THE PROBLEM: The reply to the records below should contain exactly the lines from the line with "Deutsches Facharztzentum, Avenida" through the line with "când simțea că", and nothing besides.

_ _ _ _ _ _ _

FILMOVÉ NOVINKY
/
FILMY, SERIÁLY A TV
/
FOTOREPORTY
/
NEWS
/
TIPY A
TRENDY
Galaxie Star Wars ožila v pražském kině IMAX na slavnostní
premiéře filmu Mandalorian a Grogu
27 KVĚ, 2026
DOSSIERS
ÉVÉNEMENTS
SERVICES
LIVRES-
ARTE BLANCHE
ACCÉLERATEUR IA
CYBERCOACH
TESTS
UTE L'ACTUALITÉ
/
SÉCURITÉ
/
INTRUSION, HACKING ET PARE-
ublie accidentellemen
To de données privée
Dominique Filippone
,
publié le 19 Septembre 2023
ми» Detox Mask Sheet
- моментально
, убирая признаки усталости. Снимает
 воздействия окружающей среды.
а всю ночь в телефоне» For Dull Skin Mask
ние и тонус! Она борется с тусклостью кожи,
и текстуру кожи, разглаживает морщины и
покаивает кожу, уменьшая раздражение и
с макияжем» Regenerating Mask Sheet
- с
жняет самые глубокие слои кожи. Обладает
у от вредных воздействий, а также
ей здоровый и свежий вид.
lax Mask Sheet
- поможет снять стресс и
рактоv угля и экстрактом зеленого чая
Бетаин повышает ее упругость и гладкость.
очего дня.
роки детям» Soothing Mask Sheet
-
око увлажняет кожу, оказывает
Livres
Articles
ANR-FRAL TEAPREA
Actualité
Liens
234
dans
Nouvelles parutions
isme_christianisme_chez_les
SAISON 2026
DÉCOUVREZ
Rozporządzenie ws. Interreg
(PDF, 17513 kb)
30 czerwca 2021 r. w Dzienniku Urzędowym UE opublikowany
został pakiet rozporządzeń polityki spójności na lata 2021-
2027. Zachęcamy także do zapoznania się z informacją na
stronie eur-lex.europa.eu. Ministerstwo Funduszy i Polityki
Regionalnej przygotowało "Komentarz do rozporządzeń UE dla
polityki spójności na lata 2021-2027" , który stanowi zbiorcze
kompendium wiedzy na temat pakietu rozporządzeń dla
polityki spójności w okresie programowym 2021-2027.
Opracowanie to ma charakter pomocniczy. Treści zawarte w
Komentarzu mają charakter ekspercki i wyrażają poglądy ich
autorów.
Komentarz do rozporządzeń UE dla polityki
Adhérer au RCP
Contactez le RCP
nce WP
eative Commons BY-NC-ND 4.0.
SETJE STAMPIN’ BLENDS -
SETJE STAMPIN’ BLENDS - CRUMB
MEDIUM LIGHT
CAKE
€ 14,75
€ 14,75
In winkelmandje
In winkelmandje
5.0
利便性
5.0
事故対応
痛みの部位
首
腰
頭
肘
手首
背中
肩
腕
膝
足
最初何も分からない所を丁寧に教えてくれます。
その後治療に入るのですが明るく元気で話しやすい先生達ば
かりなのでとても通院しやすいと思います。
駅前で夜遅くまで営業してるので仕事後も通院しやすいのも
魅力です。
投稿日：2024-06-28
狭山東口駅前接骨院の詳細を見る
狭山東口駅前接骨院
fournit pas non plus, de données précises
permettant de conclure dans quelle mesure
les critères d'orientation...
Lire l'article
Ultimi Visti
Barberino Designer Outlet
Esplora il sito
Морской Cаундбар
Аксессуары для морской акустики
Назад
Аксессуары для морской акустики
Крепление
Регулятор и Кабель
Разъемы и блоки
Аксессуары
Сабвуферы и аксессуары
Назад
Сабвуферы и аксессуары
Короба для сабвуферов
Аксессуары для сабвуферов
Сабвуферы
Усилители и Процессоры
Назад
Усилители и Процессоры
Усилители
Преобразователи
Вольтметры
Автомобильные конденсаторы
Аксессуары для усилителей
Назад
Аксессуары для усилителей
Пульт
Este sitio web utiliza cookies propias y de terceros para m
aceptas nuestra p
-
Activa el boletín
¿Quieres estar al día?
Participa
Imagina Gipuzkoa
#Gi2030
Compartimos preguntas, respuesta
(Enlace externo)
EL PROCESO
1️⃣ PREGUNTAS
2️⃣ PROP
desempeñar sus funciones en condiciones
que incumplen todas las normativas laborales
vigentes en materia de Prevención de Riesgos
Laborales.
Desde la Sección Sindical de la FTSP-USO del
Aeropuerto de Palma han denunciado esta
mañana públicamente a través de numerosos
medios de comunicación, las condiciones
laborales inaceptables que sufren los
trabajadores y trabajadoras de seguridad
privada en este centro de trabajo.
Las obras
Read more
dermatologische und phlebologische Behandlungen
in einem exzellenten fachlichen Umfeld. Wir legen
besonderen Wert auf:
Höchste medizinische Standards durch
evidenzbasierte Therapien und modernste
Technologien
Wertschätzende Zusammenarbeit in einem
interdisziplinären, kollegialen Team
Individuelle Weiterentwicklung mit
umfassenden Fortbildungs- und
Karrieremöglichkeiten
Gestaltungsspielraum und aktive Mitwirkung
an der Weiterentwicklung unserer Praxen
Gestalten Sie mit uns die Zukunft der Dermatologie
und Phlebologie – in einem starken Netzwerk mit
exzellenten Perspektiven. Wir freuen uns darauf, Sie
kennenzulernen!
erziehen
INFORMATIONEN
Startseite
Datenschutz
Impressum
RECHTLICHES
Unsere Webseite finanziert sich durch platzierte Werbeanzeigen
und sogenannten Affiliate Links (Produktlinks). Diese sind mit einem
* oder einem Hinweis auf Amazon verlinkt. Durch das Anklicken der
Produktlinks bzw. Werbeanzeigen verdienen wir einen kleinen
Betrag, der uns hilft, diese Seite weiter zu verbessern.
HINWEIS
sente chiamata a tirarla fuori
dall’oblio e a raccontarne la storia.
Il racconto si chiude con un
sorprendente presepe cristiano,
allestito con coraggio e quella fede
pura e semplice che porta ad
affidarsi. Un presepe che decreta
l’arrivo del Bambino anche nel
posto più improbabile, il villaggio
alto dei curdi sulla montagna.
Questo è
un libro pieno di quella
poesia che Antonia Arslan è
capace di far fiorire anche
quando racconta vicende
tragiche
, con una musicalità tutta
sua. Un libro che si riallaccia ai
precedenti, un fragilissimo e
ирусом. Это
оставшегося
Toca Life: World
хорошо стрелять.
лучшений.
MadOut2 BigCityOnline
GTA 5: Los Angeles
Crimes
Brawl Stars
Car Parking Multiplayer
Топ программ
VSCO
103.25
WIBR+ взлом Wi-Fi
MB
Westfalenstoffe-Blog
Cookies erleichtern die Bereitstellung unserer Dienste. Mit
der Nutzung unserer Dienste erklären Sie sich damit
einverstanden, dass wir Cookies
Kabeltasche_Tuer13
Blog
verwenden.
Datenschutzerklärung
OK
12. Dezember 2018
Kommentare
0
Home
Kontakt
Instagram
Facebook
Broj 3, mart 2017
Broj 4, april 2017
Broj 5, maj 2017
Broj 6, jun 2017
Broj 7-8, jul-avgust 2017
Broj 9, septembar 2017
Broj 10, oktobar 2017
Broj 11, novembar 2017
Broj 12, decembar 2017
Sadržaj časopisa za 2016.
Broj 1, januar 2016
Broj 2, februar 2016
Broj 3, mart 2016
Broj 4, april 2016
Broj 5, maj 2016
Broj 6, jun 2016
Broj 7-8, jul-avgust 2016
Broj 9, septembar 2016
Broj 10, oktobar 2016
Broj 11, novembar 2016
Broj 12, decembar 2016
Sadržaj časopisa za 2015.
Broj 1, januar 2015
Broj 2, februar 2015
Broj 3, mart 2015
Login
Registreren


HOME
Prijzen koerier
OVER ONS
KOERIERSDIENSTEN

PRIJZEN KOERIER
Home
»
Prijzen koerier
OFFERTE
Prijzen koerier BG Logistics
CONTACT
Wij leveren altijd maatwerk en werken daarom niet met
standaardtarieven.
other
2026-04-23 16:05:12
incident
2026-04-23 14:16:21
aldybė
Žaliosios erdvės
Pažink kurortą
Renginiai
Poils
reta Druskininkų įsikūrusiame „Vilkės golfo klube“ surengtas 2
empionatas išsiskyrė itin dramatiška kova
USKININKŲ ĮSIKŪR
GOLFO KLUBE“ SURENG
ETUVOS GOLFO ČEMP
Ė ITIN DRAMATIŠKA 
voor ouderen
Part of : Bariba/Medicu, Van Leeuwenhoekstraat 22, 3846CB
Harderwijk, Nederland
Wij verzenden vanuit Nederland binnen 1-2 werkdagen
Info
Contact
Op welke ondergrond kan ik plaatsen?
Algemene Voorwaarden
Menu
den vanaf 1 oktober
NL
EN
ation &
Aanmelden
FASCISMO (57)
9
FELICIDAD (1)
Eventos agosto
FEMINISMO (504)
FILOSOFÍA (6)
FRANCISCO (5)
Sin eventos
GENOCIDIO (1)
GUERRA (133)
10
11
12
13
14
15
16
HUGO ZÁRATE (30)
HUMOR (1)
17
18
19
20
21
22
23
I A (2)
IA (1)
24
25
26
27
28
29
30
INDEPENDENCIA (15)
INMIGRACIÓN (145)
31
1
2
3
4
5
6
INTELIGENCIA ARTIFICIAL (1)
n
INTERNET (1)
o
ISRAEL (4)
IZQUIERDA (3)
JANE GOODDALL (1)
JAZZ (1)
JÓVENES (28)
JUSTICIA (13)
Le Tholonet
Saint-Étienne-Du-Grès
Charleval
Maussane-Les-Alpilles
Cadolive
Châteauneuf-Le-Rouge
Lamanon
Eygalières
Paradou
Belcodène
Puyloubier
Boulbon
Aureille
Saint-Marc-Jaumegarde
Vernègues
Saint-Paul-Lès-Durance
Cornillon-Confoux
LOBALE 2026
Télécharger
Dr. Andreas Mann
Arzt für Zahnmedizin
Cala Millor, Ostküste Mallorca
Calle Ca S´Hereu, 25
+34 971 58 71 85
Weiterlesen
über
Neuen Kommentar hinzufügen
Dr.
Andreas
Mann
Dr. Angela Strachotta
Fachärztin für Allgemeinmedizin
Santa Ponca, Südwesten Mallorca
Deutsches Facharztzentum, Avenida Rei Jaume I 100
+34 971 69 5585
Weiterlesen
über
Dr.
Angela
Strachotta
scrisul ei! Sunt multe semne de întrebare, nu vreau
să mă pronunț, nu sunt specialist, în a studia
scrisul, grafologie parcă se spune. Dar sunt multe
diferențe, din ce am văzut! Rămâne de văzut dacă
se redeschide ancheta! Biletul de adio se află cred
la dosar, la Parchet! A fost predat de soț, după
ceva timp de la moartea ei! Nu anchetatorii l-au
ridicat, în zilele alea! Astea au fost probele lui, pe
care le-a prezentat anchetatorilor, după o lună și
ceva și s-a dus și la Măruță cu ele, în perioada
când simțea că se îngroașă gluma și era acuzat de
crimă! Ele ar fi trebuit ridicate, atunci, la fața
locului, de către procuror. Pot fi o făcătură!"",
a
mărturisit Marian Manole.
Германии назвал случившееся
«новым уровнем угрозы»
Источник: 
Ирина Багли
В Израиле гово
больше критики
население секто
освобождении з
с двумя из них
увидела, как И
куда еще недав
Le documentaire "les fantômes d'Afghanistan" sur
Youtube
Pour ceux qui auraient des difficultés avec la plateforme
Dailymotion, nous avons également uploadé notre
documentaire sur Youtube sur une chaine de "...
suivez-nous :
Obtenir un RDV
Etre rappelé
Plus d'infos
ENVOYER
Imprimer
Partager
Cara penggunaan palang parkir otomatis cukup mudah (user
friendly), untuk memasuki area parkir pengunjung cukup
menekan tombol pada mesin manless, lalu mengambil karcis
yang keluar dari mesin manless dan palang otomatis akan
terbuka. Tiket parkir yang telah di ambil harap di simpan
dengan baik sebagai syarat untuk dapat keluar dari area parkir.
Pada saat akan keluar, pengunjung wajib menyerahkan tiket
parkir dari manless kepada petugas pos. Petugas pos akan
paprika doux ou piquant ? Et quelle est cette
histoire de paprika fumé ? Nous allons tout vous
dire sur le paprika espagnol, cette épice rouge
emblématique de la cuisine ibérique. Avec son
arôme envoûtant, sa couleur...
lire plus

_ _ _ _ _ _ _

ANSWER SPACE:
Deutsches Facharztzentum, Avenida Rei Jaume I 100
+34 971 69 5585
Weiterlesen
über
Dr.
Angela
Strachotta
scrisul ei! Sunt multe semne de întrebare, nu vreau
să mă pronunț, nu sunt specialist, în a studia
scrisul, grafologie parcă se spune. Dar sunt multe
diferențe, din ce am văzut! Rămâne de văzut dacă
se redeschide ancheta! Biletul de adio se află cred
la dosar, la Parchet! A fost predat de soț, după
ceva timp de la moartea ei! Nu anchetatorii l-au
ridicat, în zilele alea! Astea au fost probele lui, pe
care le-a prezentat anchetatorilor, după o lună și
ceva și s-a dus și la Măruță cu ele, în perioada
când simțea că se îngroașă gluma și era acuzat de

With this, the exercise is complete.